Público - 26 Fev 03
Falta de Responsabilização e de Motivação São Os Maiores Problemas da
Universidade
Por ANDREIA SANCHES
Entrevista com Ana Bela Cruzeiro
Propinas mais altas, sim, mas com um sistema de empréstimos que garanta que as
famílias não são mais sobrecarregadas. Além de ser um regime mais justo,
responsabilizaria mais os estudantes. Responsabilização é, de resto, uma
palavra-chave para a presidente da Sociedade Portuguesa de Matemática. Dos
alunos. Dos professores. E do Estado, a quem cabe definir o que quer das
universidades.
"É possível que tenham andado aí umas pessoas a fazer uns relatórios", mas na
verdade a avaliação das universidades e politécnicos não existe. Ou é "um mero
exercício de retórica", porque não tem quaisquer consequências - por exemplo, no
financiamento das escolas. Ana Bela Cruzeiro, presidente da Sociedade Portuguesa
de Matemática, diz que actualmente "ninguém manda nas universidades".
PÚBLICO - Critica o modelo escolhido pelo ministro Pedro Lynce para encetar o
debate sobre a reforma do ensino superior. Porquê?
ANA BELA CRUZEIRO - O debate público sobre estas matérias é salutar. Mas
penso que andamos todos um bocado fartos destes debates. Há, no "site" do
ministério, um inquérito que serve de mote à discussão, mas as perguntas, ainda
que focando assuntos centrais, estão feitas na base do: tanto pode ser isto como
exactamente o contrário.
Acho que devia haver uma proposta na mesa, onde se debatesse para que serve o
ensino superior hoje em dia e para que é que o Governo quer que sirva. As
universidades estão ligadas ao desenvolvimento económico do país e é preciso
fazer opções. Queremos apostar nas tecnologias? Queremos apostar num programa
espacial, no armamento, na investigação relacionada com os mares? Se calhar não
queremos nada disto, mas é fundamental definir projectos, ideias, até para
mobilizar as pessoas.
P. - Na sua opinião, quais são os pontos críticos do sistema?

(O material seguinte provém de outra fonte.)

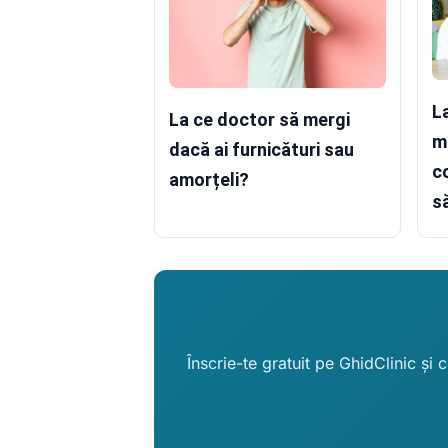
L
La ce doctor să mergi
m
dacă ai furnicături sau
c
amorțeli?
s
Înscrie-te gratuit pe GhidClinic și 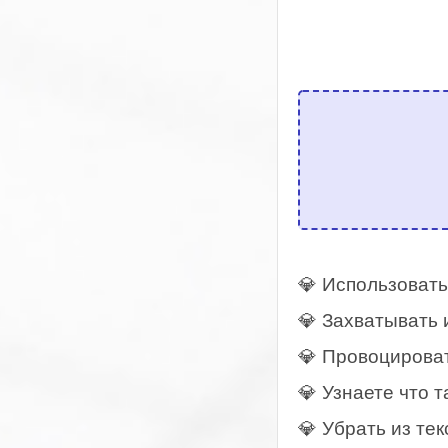
💎 Использовать
💎 Захватывать 
💎 Провоцироват
💎 Узнаете что т
💎 Убрать из те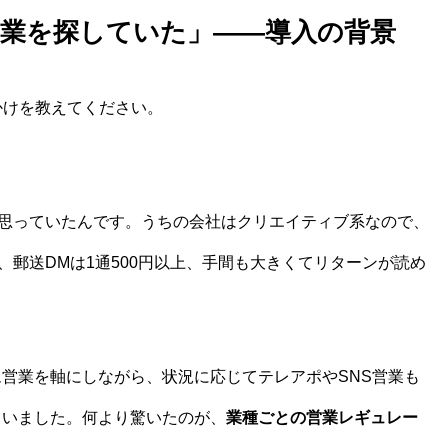
営業を探していた」——導入の背景
かけを教えてください。
思っていたんです。うちの会社はクリエイティブ系なので、
郵送DMは1通500円以上、手間も大きくてリターンが読め
ム営業を軸にしながら、状況に応じてテレアポやSNS営業も
ていました。何より驚いたのが、
業種ごとの営業レギュレー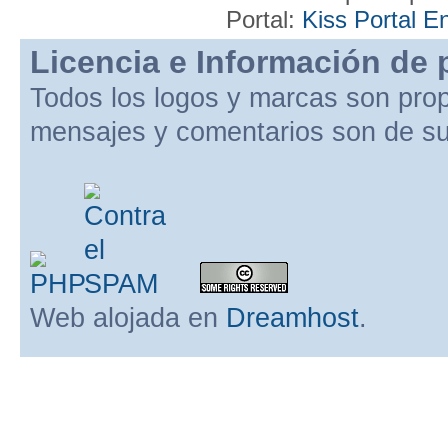
Portal:
Kiss Portal E
Licencia e Información de 
Todos los logos y marcas son pro
mensajes y comentarios son de su
Web alojada en
Dreamhost
.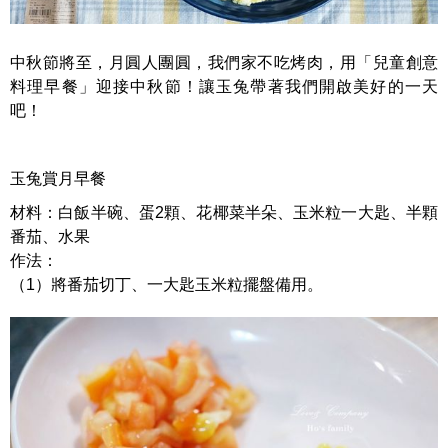
中秋節將至，月圓人團圓，我們家不吃烤肉，用「兒童創意
料理早餐」迎接中秋節！讓玉兔帶著我們開啟美好的一天
吧！
玉兔賞月早餐
材料：白飯半碗、蛋2顆、花椰菜半朵、玉米粒一大匙、半顆
番茄、水果
作法：
（1）將番茄切丁、一大匙玉米粒擺盤備用。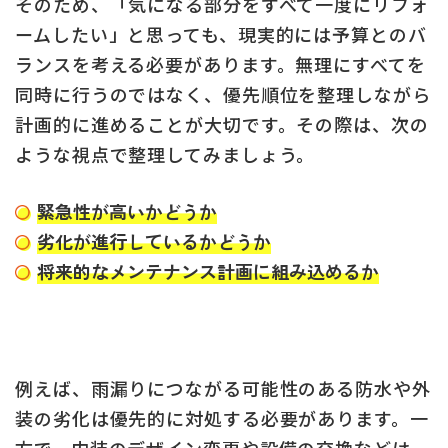
そのため、「気になる部分をすべて一度にリフォ
ームしたい」と思っても、現実的には予算とのバ
ランスを考える必要があります。無理にすべてを
同時に行うのではなく、優先順位を整理しながら
計画的に進めることが大切です。その際は、次の
ような視点で整理してみましょう。
緊急性が高いかどうか
劣化が進行しているかどうか
将来的なメンテナンス計画に組み込めるか
例えば、雨漏りにつながる可能性のある防水や外
装の劣化は優先的に対処する必要があります。一
方で、内装のデザイン変更や設備の交換などは、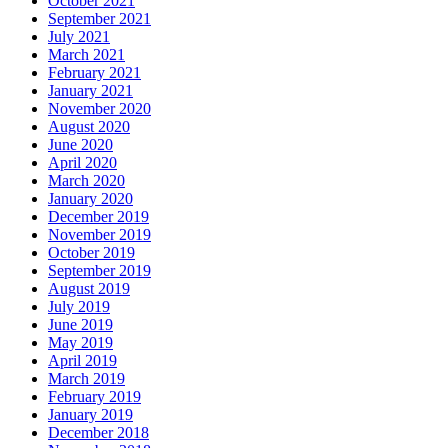
October 2021
September 2021
July 2021
March 2021
February 2021
January 2021
November 2020
August 2020
June 2020
April 2020
March 2020
January 2020
December 2019
November 2019
October 2019
September 2019
August 2019
July 2019
June 2019
May 2019
April 2019
March 2019
February 2019
January 2019
December 2018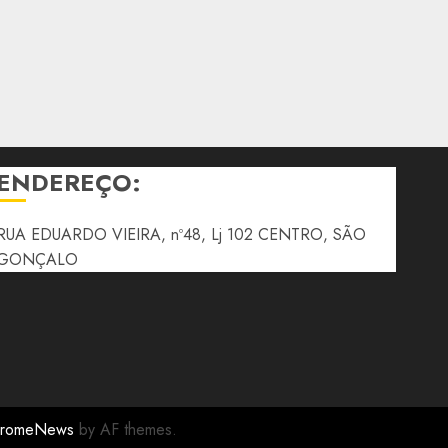
ENDEREÇO:
RUA EDUARDO VIEIRA, nº48, Lj 102 CENTRO, SÃO
GONÇALO
romeNews
by AF themes.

R. - São dois essenciais: a falta de responsabilização e a falta de
motivação. Em primeiro lugar, ninguém manda nas universidades, nas faculdades...
P. - As instituições têm órgãos que tomam decisões...
R. - São ineficazes, perfeitamente ineficazes. A presença, nesses órgãos, de
uma percentagem tão elevada de estudantes e de funcionários não docentes é
surrealista. Mas essa é apenas uma das razões para a sua ineficácia. O pior é
que não é pedida responsabilidade a ninguém; se houver um problema, ninguém
assume, está tudo diluído. Não acontece nada a uma faculdade que não tenha
grande qualidade no ensino ou na investigação que faz. E é natural que as
pessoas não sejam responsabilizadas, porque ninguém é avaliado por aquilo que
faz.
P. - Falou da desmotivação dos professores. Que tipo de incentivos acha que
fazem falta?
R. - Não estou a falar de incentivos financeiros... Sei que há uma corrente
de pessoas que acha que se deve pagar mais aos melhores docentes. Eu não
partilho dessa opinião. Uma universidade não é propriamente um clube de futebol.
Há muitas maneiras de compensar os professores: em termos de progressão na
carreira ou de flexibilidade de horários, por exemplo.
Hoje em dia, um professor universitário dá entre seis a nove horas semanais de
aulas. Imagine a situação de um investigador extremamente activo, que tem muitos
alunos de doutoramento e dá as suas seis horas, no mínimo, como os outros todos.
E agora imagine-se a situação oposta: alguém que não faz investigação, que
praticamente não tem alunos, a não ser os das aulas de formação inicial, que não
tem nenhum de mestrado nem de doutoramento, que não participa muito na vida da
gestão da universidade... Essencialmente, o que essa pessoa tem de trabalho são
seis horas de presença numa universidade. Convenhamos que esta pessoa está muito
bem paga.
P. - O que está a dizer é que quem está mais dedicado à investigação devia
estar dispensado de dar aulas?
R. - Ou ter um horário mais reduzido, ou ter períodos de dispensa... E se um
professor está num período em que está menos ligado à investigação, deve ter
mais horas de aulas, mais até do que as nove estabelecidas como máximo.
P. - Outro tema que está em cima da mesa tem a ver com o modelo de
financiamento das instituições de ensino. O que é que deve mudar?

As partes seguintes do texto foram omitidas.